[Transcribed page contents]
◇ ◇ ◇

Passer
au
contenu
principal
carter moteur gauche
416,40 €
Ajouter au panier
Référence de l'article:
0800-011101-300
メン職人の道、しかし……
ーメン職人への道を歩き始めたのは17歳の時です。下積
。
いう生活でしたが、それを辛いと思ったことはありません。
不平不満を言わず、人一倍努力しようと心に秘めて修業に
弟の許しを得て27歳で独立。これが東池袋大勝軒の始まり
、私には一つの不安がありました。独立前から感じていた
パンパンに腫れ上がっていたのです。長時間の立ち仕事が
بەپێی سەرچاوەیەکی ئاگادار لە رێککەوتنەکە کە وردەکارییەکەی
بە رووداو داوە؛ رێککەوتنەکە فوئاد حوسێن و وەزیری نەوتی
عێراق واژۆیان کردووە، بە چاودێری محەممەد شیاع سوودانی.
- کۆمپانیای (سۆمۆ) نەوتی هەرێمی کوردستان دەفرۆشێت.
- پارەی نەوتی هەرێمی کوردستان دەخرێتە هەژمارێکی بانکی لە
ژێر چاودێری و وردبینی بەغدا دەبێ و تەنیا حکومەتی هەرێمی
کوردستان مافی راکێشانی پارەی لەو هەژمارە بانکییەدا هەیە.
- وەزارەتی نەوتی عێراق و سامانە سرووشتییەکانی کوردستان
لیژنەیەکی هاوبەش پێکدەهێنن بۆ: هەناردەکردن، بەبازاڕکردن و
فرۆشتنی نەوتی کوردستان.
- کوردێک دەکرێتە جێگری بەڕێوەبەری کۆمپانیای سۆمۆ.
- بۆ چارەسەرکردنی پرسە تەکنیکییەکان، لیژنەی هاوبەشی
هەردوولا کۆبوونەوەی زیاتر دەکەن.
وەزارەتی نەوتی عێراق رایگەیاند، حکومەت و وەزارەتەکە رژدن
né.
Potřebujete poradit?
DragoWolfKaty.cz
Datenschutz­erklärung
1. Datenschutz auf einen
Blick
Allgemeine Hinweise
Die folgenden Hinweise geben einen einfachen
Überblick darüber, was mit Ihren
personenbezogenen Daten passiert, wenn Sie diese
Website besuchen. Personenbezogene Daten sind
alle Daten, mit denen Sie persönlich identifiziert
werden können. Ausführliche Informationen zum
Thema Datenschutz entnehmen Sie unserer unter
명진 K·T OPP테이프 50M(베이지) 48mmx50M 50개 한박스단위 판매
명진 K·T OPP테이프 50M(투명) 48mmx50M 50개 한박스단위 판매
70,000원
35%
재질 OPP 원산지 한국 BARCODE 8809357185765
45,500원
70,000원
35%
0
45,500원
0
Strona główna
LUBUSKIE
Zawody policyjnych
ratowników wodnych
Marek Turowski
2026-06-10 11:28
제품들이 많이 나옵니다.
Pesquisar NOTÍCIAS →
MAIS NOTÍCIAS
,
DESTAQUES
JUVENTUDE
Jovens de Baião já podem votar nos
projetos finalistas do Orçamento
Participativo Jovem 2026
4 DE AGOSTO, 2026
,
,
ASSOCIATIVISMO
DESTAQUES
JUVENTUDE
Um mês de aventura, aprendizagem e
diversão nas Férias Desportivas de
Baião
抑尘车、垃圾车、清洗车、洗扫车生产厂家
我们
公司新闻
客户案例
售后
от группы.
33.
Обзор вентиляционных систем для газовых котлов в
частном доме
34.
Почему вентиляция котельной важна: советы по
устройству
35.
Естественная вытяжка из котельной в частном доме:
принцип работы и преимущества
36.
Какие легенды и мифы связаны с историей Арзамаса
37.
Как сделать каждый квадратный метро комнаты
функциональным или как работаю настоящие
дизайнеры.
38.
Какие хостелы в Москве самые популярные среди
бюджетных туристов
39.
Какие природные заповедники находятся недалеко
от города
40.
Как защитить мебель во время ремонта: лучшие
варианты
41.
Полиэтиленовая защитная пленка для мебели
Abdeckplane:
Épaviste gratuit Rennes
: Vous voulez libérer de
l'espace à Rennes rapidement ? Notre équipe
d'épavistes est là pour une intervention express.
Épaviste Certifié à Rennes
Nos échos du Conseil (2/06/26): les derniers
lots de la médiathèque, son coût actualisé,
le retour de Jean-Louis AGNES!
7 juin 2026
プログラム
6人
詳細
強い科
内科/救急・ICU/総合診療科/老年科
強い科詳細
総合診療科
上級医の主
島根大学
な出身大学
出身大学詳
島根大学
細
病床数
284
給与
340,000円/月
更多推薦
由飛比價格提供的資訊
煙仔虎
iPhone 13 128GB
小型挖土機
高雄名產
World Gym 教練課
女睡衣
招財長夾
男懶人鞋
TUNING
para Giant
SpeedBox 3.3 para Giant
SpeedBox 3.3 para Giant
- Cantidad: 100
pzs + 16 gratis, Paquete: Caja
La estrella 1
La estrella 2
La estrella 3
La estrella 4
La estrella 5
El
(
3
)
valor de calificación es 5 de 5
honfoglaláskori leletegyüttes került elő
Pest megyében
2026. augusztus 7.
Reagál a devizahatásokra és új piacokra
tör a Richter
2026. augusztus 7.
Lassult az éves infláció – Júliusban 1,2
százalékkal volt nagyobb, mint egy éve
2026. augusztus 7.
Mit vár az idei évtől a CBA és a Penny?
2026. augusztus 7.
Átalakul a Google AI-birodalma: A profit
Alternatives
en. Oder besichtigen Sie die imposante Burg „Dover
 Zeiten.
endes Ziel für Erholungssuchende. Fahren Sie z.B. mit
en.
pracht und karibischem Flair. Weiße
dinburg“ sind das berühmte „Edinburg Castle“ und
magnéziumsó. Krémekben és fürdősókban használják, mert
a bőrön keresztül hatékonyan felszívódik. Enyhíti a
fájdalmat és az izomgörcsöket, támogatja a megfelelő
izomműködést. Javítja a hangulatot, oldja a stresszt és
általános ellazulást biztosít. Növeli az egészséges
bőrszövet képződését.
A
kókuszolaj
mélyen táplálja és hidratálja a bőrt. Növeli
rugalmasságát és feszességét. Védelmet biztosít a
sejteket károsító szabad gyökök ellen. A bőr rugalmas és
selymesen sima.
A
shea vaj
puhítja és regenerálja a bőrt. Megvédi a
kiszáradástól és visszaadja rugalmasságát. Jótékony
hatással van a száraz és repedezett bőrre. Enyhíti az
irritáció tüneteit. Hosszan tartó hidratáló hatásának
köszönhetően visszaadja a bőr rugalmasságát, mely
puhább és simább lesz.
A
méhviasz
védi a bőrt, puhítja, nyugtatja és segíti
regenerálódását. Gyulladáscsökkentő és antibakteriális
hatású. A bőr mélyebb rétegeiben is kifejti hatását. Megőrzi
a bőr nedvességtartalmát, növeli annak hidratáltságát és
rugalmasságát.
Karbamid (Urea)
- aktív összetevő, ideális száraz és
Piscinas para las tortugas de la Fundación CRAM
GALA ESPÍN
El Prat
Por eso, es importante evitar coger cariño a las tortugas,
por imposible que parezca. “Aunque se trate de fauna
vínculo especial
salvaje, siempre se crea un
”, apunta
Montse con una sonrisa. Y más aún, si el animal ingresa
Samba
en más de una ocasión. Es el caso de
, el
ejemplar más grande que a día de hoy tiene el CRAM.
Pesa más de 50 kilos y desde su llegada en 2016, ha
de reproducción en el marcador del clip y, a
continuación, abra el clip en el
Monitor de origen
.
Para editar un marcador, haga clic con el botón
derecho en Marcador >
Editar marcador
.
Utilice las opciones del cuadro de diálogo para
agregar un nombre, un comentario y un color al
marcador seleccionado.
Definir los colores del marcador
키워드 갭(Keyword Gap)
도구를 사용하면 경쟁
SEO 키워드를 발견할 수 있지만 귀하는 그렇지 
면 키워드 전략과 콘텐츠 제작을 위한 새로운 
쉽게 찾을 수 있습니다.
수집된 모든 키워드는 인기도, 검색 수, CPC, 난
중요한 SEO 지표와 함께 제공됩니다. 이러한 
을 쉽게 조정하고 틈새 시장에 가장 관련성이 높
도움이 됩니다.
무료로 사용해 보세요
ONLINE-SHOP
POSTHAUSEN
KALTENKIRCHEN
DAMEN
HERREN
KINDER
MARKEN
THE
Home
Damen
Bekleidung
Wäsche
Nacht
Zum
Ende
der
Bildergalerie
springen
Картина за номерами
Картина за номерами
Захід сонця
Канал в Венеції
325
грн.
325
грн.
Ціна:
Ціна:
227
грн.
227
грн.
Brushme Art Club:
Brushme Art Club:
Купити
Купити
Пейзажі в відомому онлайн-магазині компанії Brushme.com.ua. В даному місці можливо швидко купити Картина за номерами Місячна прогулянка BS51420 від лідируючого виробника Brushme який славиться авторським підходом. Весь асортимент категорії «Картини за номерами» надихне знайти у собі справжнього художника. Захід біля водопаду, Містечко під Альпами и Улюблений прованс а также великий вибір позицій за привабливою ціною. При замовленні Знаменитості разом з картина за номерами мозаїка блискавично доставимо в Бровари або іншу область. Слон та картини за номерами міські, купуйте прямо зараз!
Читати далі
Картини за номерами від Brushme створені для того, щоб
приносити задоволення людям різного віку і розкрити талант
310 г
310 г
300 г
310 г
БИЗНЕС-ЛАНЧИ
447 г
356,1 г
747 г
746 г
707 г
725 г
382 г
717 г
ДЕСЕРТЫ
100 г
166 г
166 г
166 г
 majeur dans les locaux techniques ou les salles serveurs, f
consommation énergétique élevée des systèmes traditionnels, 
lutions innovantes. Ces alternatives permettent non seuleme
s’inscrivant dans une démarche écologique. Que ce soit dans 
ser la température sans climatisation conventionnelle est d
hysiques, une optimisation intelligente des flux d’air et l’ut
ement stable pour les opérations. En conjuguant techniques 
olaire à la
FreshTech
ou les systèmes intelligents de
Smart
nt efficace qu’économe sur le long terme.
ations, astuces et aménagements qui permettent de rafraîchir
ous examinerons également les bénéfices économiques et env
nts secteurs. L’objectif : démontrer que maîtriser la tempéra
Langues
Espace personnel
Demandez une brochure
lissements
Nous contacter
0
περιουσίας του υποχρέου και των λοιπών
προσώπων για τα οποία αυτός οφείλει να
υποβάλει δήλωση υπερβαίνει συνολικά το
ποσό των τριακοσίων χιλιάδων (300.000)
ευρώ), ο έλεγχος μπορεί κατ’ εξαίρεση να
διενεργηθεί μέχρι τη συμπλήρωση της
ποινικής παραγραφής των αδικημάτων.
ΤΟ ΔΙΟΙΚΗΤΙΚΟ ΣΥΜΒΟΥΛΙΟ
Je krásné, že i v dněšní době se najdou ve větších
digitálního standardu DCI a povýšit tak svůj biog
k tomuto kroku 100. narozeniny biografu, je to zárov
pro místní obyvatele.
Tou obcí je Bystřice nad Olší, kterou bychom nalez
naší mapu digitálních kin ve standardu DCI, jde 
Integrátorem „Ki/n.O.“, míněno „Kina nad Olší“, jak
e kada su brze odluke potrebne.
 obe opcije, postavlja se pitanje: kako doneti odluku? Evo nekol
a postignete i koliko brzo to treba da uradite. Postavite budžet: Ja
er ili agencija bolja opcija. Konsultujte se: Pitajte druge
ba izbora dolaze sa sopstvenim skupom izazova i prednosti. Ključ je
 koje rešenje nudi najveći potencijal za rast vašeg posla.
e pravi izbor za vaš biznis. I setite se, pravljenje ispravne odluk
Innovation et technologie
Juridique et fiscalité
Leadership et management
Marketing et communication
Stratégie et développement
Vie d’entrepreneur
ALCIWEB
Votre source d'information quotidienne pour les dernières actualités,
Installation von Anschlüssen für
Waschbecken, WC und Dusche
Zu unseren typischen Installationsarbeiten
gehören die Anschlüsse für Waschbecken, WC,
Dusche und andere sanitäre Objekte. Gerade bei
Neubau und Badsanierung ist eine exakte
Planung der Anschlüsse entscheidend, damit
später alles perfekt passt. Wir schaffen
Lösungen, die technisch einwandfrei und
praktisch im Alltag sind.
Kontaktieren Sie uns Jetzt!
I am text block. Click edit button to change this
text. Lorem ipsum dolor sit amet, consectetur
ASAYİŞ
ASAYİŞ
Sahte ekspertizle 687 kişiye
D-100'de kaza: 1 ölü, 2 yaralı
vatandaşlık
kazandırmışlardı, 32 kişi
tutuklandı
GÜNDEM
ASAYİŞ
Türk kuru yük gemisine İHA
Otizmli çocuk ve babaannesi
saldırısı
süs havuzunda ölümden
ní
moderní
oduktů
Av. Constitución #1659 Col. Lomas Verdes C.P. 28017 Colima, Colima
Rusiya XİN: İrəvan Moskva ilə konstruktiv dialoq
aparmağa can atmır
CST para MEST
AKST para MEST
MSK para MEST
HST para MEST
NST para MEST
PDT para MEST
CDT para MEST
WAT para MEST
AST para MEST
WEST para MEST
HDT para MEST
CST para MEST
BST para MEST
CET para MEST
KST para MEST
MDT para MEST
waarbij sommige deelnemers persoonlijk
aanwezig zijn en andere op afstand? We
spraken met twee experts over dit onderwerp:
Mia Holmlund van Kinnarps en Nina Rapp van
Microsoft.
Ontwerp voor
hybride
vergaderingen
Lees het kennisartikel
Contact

◇ ◇ ◇

**ABOUT THIS EXERCISE**
Show all lines in the entries above where the string "andere" appears.

**RESPONSE BELOW**
Dusche und andere sanitäre Objekte. Gerade bei
aanwezig zijn en andere op afstand? We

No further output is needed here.